Three
When Jason and I were dating, engaged and newly married we dreamt of our family and how it would look....and we always saw four children. I grew up in a family of four and Jason knew he wanted a large family so it just made sense to us.
We liked the number four, it was an even number and just made sense in our heads.
Between Caroline & Doster we lost a sweet baby at 12 weeks and mourned the loss of this precious child...a life we would never know here on earth
but a child we look forward to holding and seeing in heaven.
A year later we had Doster and enjoyed knowing we were going to experience having a daughter and a son...and we felt pretty complete. We weren't focused on having another child because, for some strange reason, we didn't know if we were supposed to have more.
Were we going to have that large family we planned on?
It took a couple years until we knew that we wanted to add another flower to our patch and, after 6 months of trying, we became pregnant with our sweet Mary Anna. All through that pregnancy we just 'knew' that we were complete. Three just seemed right. Where did those ideals of 'four' go?

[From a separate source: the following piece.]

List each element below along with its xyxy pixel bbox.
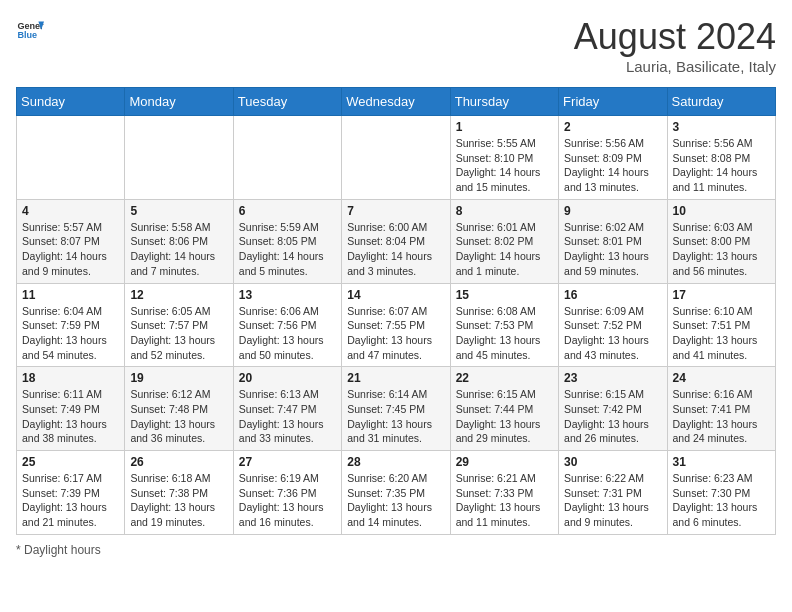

I've always just known that three was complete and perfect for our family and the Lord changed our hearts knowing His plan was best. But as I was writing this post I realized that our ideal of four isn't that far off as we did have four pregnancies and we do have four children....we are just going to wait a bit longer to get to know that fourth sweet one.
These THREE create the best little group for our family.
We now love the number 3! :)
WOW - our thoughts exactly - we always wanted 4 as well but LOVE our life with 3 healthy (most the time :-) kids running around!!!!